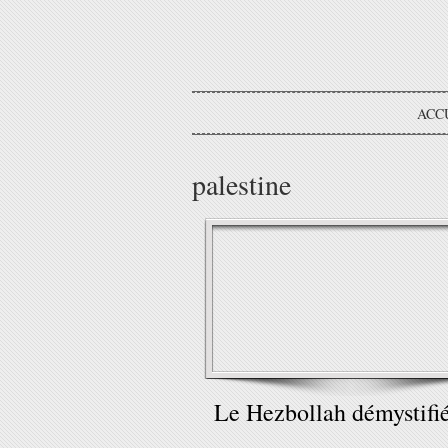
ACC
palestine
Le Hezbollah démystifi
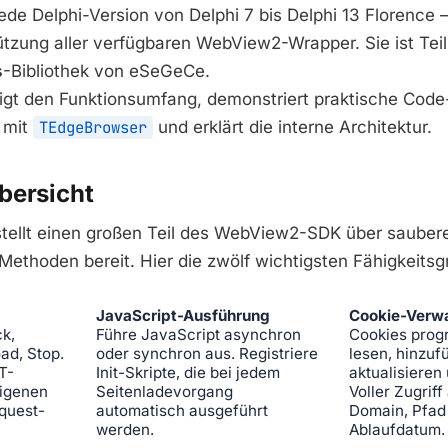
ede Delphi-Version von Delphi 7 bis Delphi 13 Florence 
tzung aller verfügbaren WebView2-Wrapper. Sie ist Teil
s
-Bibliothek von eSeGeCe.
eigt den Funktionsumfang, demonstriert praktische Code
t mit
TEdgeBrowser
und erklärt die interne Architektur.
bersicht
tellt einen großen Teil des WebView2-SDK über saubere
Methoden bereit. Hier die zwölf wichtigsten Fähigkeits
JavaScript-Ausführung
Cookie-Verw
k,
Führe JavaScript asynchron
Cookies prog
ad, Stop.
oder synchron aus. Registriere
lesen, hinzuf
T-
Init-Skripte, die bei jedem
aktualisieren
eigenen
Seitenladevorgang
Voller Zugriff
quest-
automatisch ausgeführt
Domain, Pfad
werden.
Ablaufdatum.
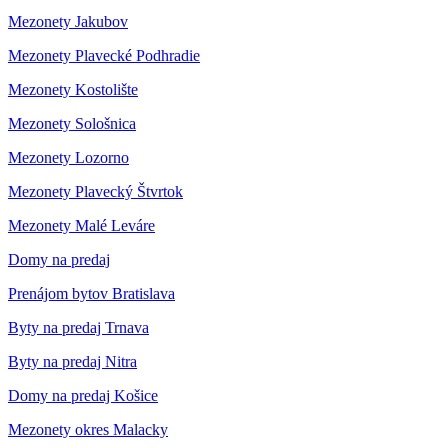
Mezonety Jakubov
Mezonety Plavecké Podhradie
Mezonety Kostolište
Mezonety Sološnica
Mezonety Lozorno
Mezonety Plavecký Štvrtok
Mezonety Malé Leváre
Domy na predaj
Prenájom bytov Bratislava
Byty na predaj Trnava
Byty na predaj Nitra
Domy na predaj Košice
Mezonety okres Malacky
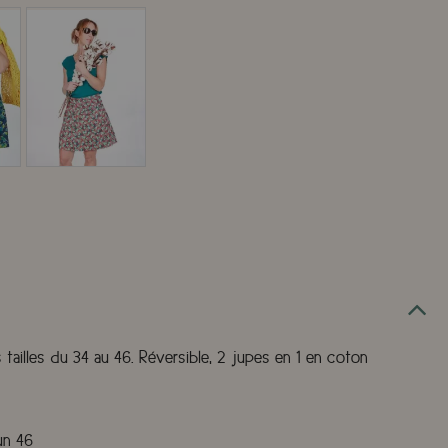
 tailles du 34 au 46. Réversible, 2 jupes en 1 en coton
un 46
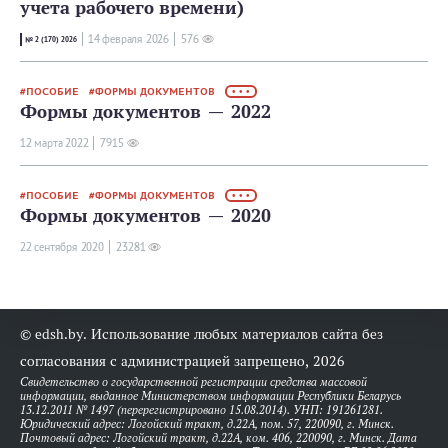
учета рабочего времени)
14 февраля 2026
576
№ 2 (170) 2026
ПОСОБИЕ
ФОРМЫ ДОКУМЕНТОВ
• • •
Формы документов — 2022
12 мартa 2022
7915
ПОСОБИЕ
ФОРМЫ ДОКУМЕНТОВ
• • •
Формы документов — 2020
22 сентября 2020
23281
© edsh.by. Использование любых материалов сайта без
согласования с администрацией запрещено, 2026
Свидетельство о государственной регистрации средства массовой
информации, выданное Министерством информации Республики Беларусь
13.12.2011 № 1497 (перерегистрировано 15.08.2014). УНП: 191261281.
Юридический адрес: Логойский тракт, д.22А, пом. 57, 220090, г. Минск.
Почтовый адрес: Логойский тракт, д.22А, ком. 406, 220090, г. Минск. Дата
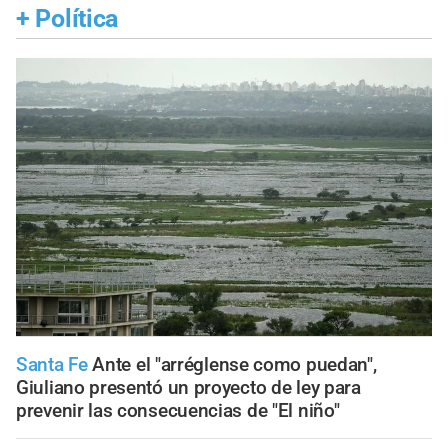
+
Política
Santa Fe
Ante el "arréglense como puedan",
Giuliano presentó un proyecto de ley para
prevenir las consecuencias de "El niño"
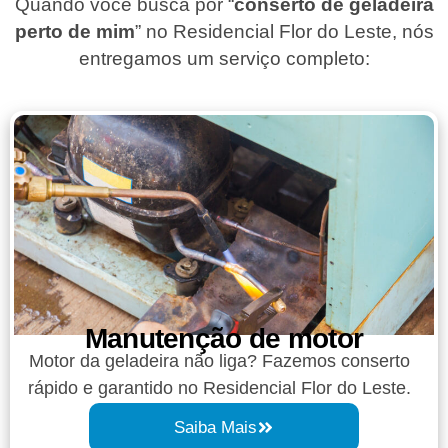
Quando você busca por “
conserto de geladeira
perto de mim
” no Residencial Flor do Leste, nós
entregamos um serviço completo:
Manutenção de motor
Motor da geladeira não liga? Fazemos conserto
rápido e garantido no Residencial Flor do Leste.
Saiba Mais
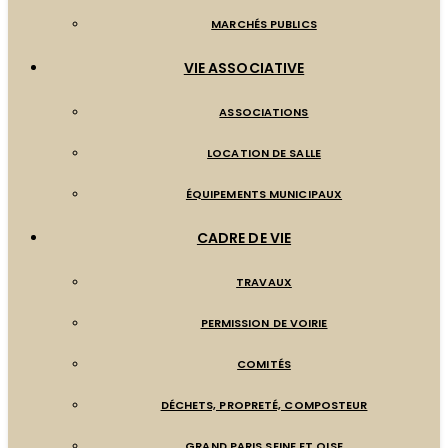
MARCHÉS PUBLICS
VIE ASSOCIATIVE
ASSOCIATIONS
LOCATION DE SALLE
ÉQUIPEMENTS MUNICIPAUX
CADRE DE VIE
TRAVAUX
PERMISSION DE VOIRIE
COMITÉS
DÉCHETS, PROPRETÉ, COMPOSTEUR
GRAND PARIS SEINE ET OISE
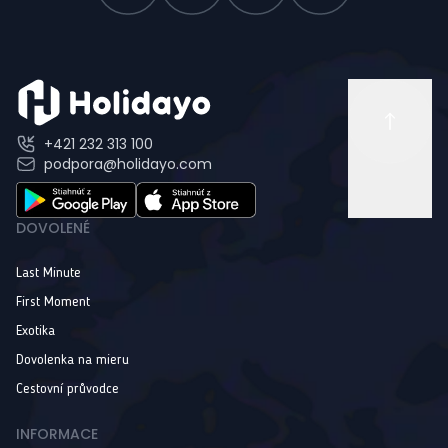
+421 232 313 100
podpora@holidayo.com
DOVOLENÉ
Last Minute
First Moment
Exotika
Dovolenka na mieru
Cestovní průvodce
INFORMACE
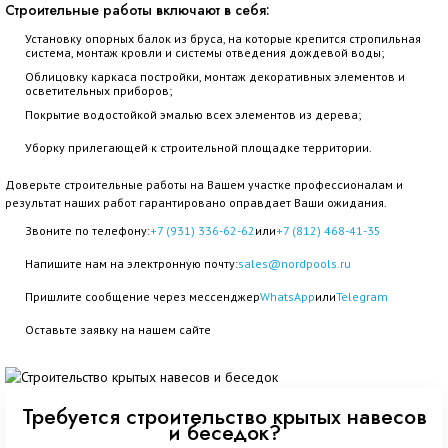
Строительные работы включают в себя:
Установку опорных балок из бруса, на которые крепится стропильная
система, монтаж кровли и системы отведения дождевой воды;
Облицовку каркаса постройки, монтаж декоративных элементов и
осветительных приборов;
Покрытие водостойкой эмалью всех элементов из дерева;
Уборку прилегающей к строительной площадке территории.
Доверьте строительные работы на Вашем участке профессионалам и
результат наших работ гарантировано оправдает Ваши ожидания.
Звоните по телефону:
+7 (931) 336-62-62
или
+7 (812) 468-41-35
Напишите нам на электронную почту:
sales@nordpools.ru
Пришлите сообщение через мессенджер
WhatsApp
или
Telegram
Оставьте заявку на нашем сайте
Требуется строительство крытых навесов
и беседок?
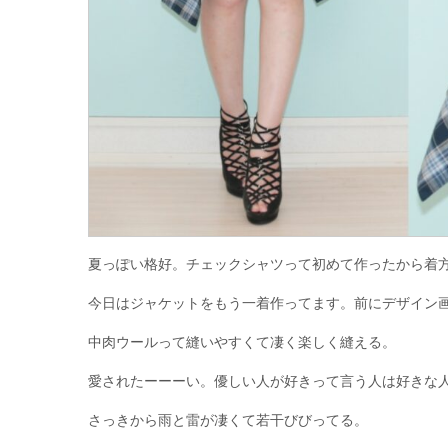
夏っぽい格好。チェックシャツって初めて作ったから着
今日はジャケットをもう一着作ってます。前にデザイン
中肉ウールって縫いやすくて凄く楽しく縫える。
愛されたーーーい。優しい人が好きって言う人は好きな
さっきから雨と雷が凄くて若干びびってる。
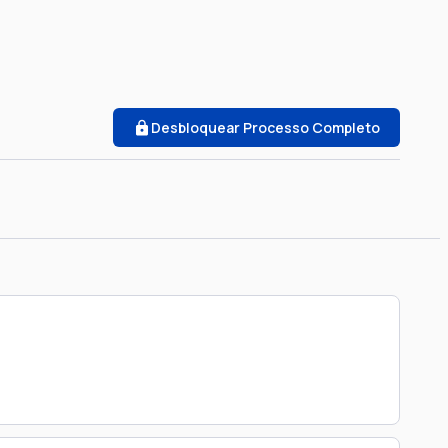
Desbloquear Processo Completo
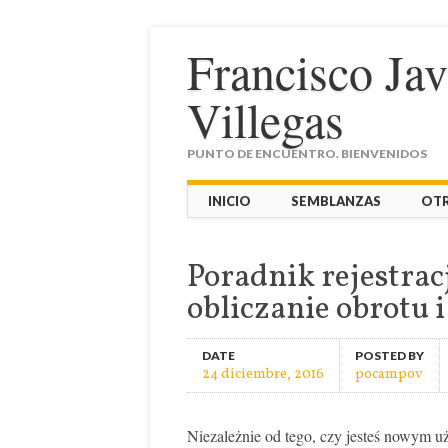
Francisco Ja
Villegas
PUNTO DE ENCUENTRO. BIENVENIDOS
Main menu
Skip
INICIO
SEMBLANZAS
OT
to
content
Poradnik rejestrac
obliczanie obrotu i
DATE
POSTED BY
24 diciembre, 2016
pocampov
Niezależnie od tego, czy jesteś nowym 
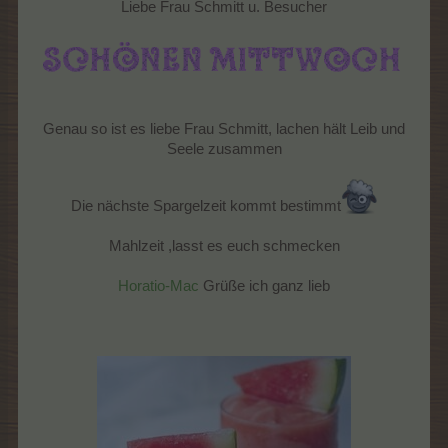
Liebe Frau Schmitt u. Besucher
Genau so ist es liebe Frau Schmitt, lachen hält Leib und
Seele zusammen
Die nächste Spargelzeit kommt bestimmt
Mahlzeit ,lasst es euch schmecken
Horatio-Mac
Grüße ich ganz lieb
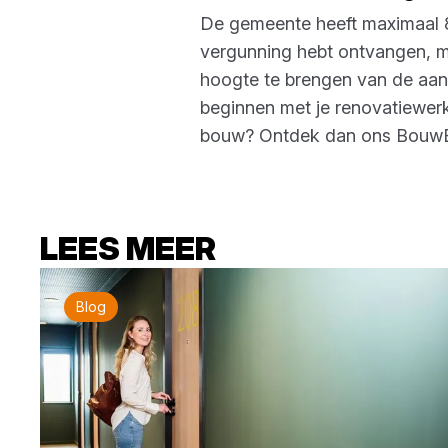
De gemeente heeft maximaal 8
vergunning hebt ontvangen, m
hoogte te brengen van de aanva
beginnen met je renovatiewerk
bouw? Ontdek dan ons BouwB
LEES MEER
Blog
########
● WORK INSTRUCTION
What you give back should be the full material above, retyped exactly, with every image removed.

● EXERCISE SOLUTION
ACC
palestine
Le Hezbollah démystifi
ede Delphi-Version von Delphi 7 bis Delphi 13 Florence 
tzung aller verfügbaren WebView2-Wrapper. Sie ist Teil
s
-Bibliothek von eSeGeCe.
eigt den Funktionsumfang, demonstriert praktische Code
t mit
TEdgeBrowser
und erklärt die interne Architektur.
bersicht
tellt einen großen Teil des WebView2-SDK über saubere
Methoden bereit. Hier die zwölf wichtigsten Fähigkeits
JavaScript-Ausführung
Cookie-Verw
k,
Führe JavaScript asynchron
Cookies prog
ad, Stop.
oder synchron aus. Registriere
lesen, hinzuf
T-
Init-Skripte, die bei jedem
aktualisieren
eigenen
Seitenladevorgang
Voller Zugriff
quest-
automatisch ausgeführt
Domain, Pfad
werden.
Ablaufdatum.
Mezonety Jakubov
Mezonety Plavecké Podhradie
Mezonety Kostolište
Mezonety Sološnica
Mezonety Lozorno
Mezonety Plavecký Štvrtok
Mezonety Malé Leváre
Domy na predaj
Prenájom bytov Bratislava
Byty na predaj Trnava
Byty na predaj Nitra
Domy na predaj Košice
Mezonety okres Malacky
 tailles du 34 au 46. Réversible, 2 jupes en 1 en coton
un 46
учета рабочего времени)
14 февраля 2026
576
№ 2 (170) 2026
ПОСОБИЕ
ФОРМЫ ДОКУМЕНТОВ
• • •
Формы документов — 2022
12 мартa 2022
7915
ПОСОБИЕ
ФОРМЫ ДОКУМЕНТОВ
• • •
Формы документов — 2020
22 сентября 2020
23281
© edsh.by. Использование любых материалов сайта без
согласования с администрацией запрещено, 2026
Свидетельство о государственной регистрации средства массовой
информации, выданное Министерством информации Республики Беларусь
13.12.2011 № 1497 (перерегистрировано 15.08.2014). УНП: 191261281.
Юридический адрес: Логойский тракт, д.22А, пом. 57, 220090, г. Минск.
Почтовый адрес: Логойский тракт, д.22А, ком. 406, 220090, г. Минск. Дата
+
Política
Santa Fe
Ante el "arréglense como puedan",
Giuliano presentó un proyecto de ley para
prevenir las consecuencias de "El niño"
Quando você busca por “
conserto de geladeira
perto de mim
” no Residencial Flor do Leste, nós
entregamos um serviço completo:
Manutenção de motor
Motor da geladeira não liga? Fazemos conserto
rápido e garantido no Residencial Flor do Leste.
Saiba Mais
MARCHÉS PUBLICS
VIE ASSOCIATIVE
ASSOCIATIONS
LOCATION DE SALLE
ÉQUIPEMENTS MUNICIPAUX
CADRE DE VIE
TRAVAUX
PERMISSION DE VOIRIE
COMITÉS
DÉCHETS, PROPRETÉ, COMPOSTEUR
GRAND PARIS SEINE ET OISE
+421 232 313 100
podpora@holidayo.com
DOVOLENÉ
Last Minute
First Moment
Exotika
Dovolenka na mieru
Cestovní průvodce
INFORMACE
Строительные работы включают в себя:
Установку опорных балок из бруса, на которые крепится стропильная
система, монтаж кровли и системы отведения дождевой воды;
Облицовку каркаса постройки, монтаж декоративных элементов и
осветительных приборов;
Покрытие водостойкой эмалью всех элементов из дерева;
Уборку прилегающей к строительной площадке территории.
Доверьте строительные работы на Вашем участке профессионалам и
результат наших работ гарантировано оправдает Ваши ожидания.
Звоните по телефону:
+7 (931) 336-62-62
или
+7 (812) 468-41-35
Напишите нам на электронную почту:
sales@nordpools.ru
Пришлите сообщение через мессенджер
WhatsApp
или
Telegram
Оставьте заявку на нашем сайте
Требуется строительство крытых навесов
и беседок?
夏っぽい格好。チェックシャツって初めて作ったから着
今日はジャケットをもう一着作ってます。前にデザイン
中肉ウールって縫いやすくて凄く楽しく縫える。
愛されたーーーい。優しい人が好きって言う人は好きな
さっきから雨と雷が凄くて若干びびってる。
Desbloquear Processo Completo
Francisco Ja
Villegas
PUNTO DE ENCUENTRO. BIENVENIDOS
Main menu
Skip
INICIO
SEMBLANZAS
OT
to
content
Poradnik rejestrac
obliczanie obrotu i
DATE
POSTED BY
24 diciembre, 2016
pocampov
Niezależnie od tego, czy jesteś nowym 
Liebe Frau Schmitt u. Besucher
Genau so ist es liebe Frau Schmitt, lachen hält Leib und
Seele zusammen
Die nächste Spargelzeit kommt bestimmt
Mahlzeit ,lasst es euch schmecken
Horatio-Mac
Grüße ich ganz lieb
De gemeente heeft maximaal 8
vergunning hebt ontvangen, m
hoogte te brengen van de aanva
beginnen met je renovatiewerk
bouw? Ontdek dan ons BouwB
LEES MEER
Blog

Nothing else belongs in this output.